彼と結婚しようとする度に必ず事故に遭う件
私・神崎明日香(かんざき あすか)と瀬名修也(せな しゅうや)が婚姻届を出すのには、いつも必ず「最後の一歩」が足りなかった。
この3年間で役所へ向かった回数は、実に30回。そのたびに、不可解な事故が起きた。
1回目は、道端で突然暴れ出したホームレスに4回も刃物で刺され、役所の入り口で死にかけた。
2回目は、スピード違反のバイクに轢かれ、手の骨を粉々に砕かれた。
3回目は、ショッピングモールの火災に巻き込まれ、炎の中心に丸3時間も閉じ込められた。
……
周りの誰もが、修也との婚約を解消するようにと私を諭した。
それでも、私だけは決して諦めようとしなかった。
31回目の婚姻届を出そうとしたあの日、頭上から落下してきた看板の下敷きになり、ICUへと運ばれるまでは。
頭蓋骨骨折に重度の脳震盪。十数回も危篤になった。
2ヶ月間も生死の境を彷徨い、ようやく一命を取り留めた。
だが退院の日、私は修也と彼の友人が交わしている会話を偶然耳にしてしまう。
「あの苦学生のことが本気で好きで、婚約破棄したいなら、直接明日香に言えばいいだろ。なにもあんな事故を仕組む必要ないじゃないか。
あいつ、もう少しで死ぬところだったんだぞ」
修也は長い沈黙の末、重苦しい声で答えた。
「俺には選べないんだ。10年前、神崎家は俺の命を救ってくれた。そのせいで彼女の両親は亡くなった。彼女との婚約は、恩返しのためなんだよ。

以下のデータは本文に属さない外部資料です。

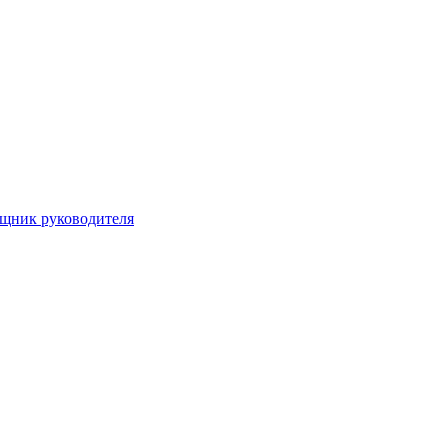
ощник руководителя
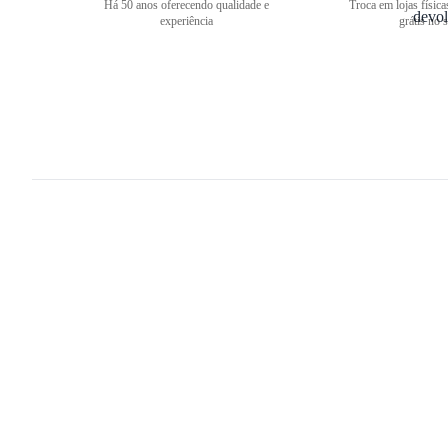
Há 50 anos oferecendo qualidade e
Troca em lojas física
experiência
grátis no s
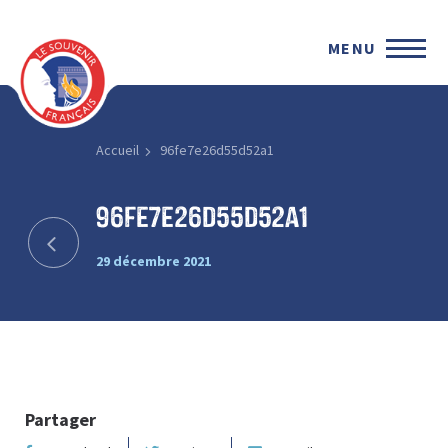
MENU
Accueil
96fe7e26d55d52a1
96fe7e26d55d52a1
29 décembre 2021
Partager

でも、俺が愛しているのは小鳥遊玲奈(たかなし れな)だ。あいつ以外、誰とも結婚したくない」
自分の全身に刻まれた無数の傷跡を見つめながら、私は泣き崩れた。
私が受けてきたこれまでの苦難は、不運な事故などではなく、すべて彼が意図的に仕組んだものだったのだ。
彼が決断を下せないというのなら、私が代わりに選んでやる。